HELEN HOWE: I think it’s very clever. It’s very topical, but it hits the mark in terms of sending a message.

BARKER: Her friend, Rosalind Anfilogoff (ph), a doctor, can’t help but notice that the seats today are taken by Stratford’s usual cohort of mature whites.

ROSALIND ANFILOGOFF: I really wonder what a Muslim and maybe a younger population would think about it. You can laugh about it and think it’s very funny. Will they feel the same? And I don’t know the answer to that, but I’d be fascinated to know.

UNIDENTIFIED PERSON #1: Hello.

UNIDENTIFIED PERSON #2: Hello.

UNIDENTIFIED PERSON #3: This is Zainab and Amina.

BARKER: In a backstage box, cast members Zainab Hasan and Amina Zia say young South Asians are really enjoying the show. They get all the cultural jokes. Zainab Hasan plays the daughter, Mariam.

ZAINAB HASAN: While some people might say, well, it’s sensible to place it in this community, it’s important to place it in this community because it’s relevant. But I think what it also does is challenge people’s preconceptions of who Muslims are.

BARKER: And it’s not like Muslims have a monopoly on false prophets, says Amina Zia.

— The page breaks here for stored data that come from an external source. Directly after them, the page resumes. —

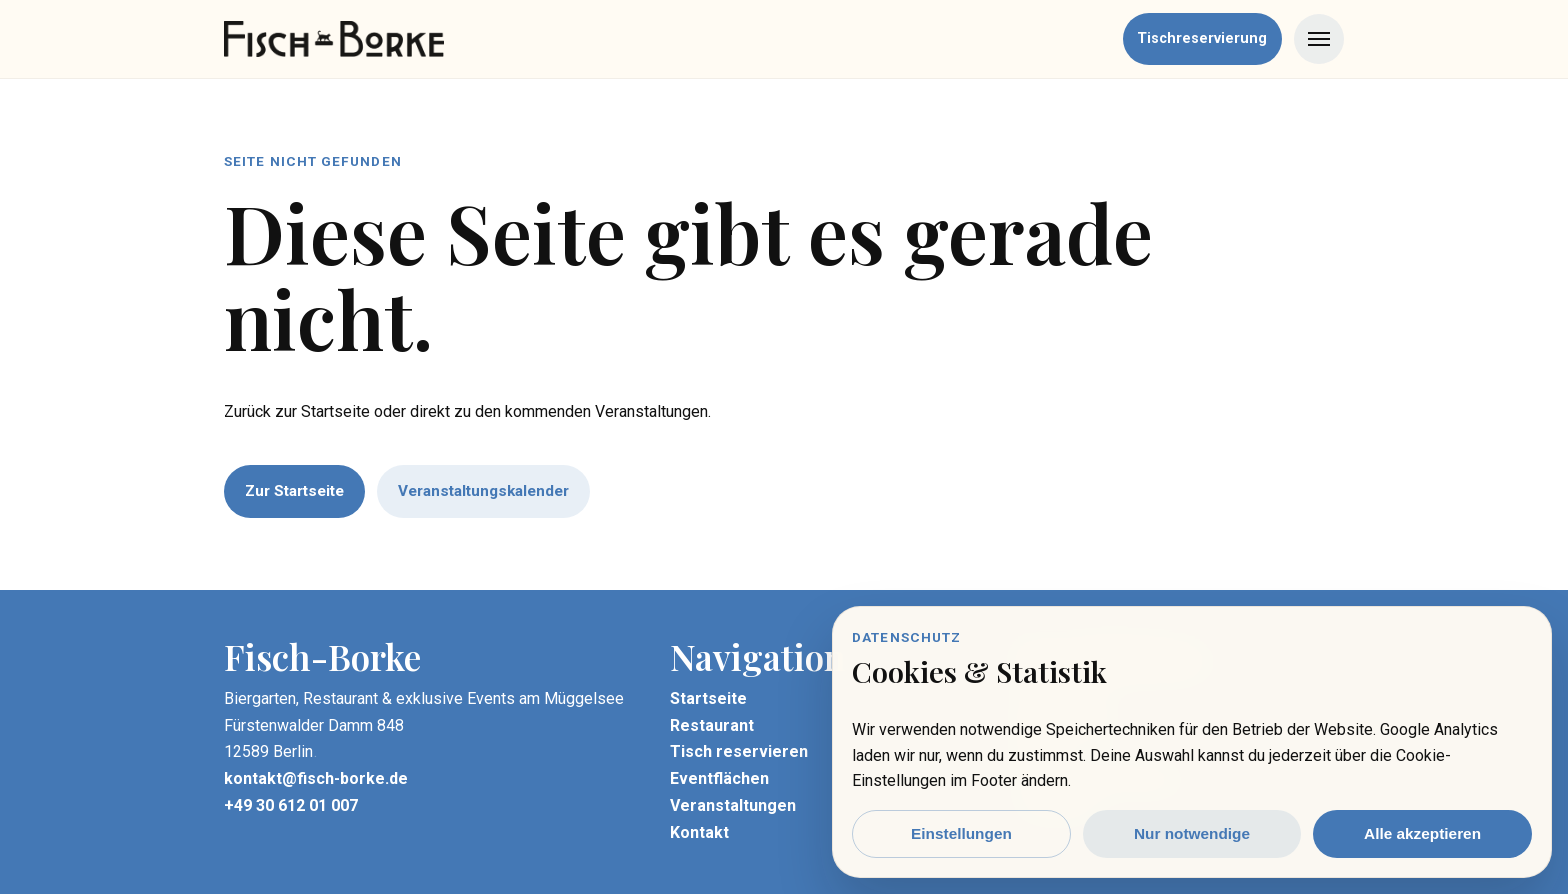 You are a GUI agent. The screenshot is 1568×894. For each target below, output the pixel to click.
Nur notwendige (1192, 833)
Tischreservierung (1202, 38)
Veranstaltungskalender (483, 491)
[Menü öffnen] (1319, 39)
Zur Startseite (294, 491)
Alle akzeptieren (1422, 833)
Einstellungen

AMINA ZIA: Yes, there are false religious, not only in the Muslim community…

UNIDENTIFIED PERSON #4: Thank you.

ZIA: Is that it?

UNIDENTIFIED PERSON #4: One hundred percent.

ZIA: It’s about control and power and abuse of power using religion as a shield.

BARKER: It’s also about women struggling with patriarchy and overcoming male domination. As one of the co-adaptors in the play remarked, who knew 300 years later that this would still be a problem.

For NPR News, I’m Vicki Barker in Stratford-upon-Avon.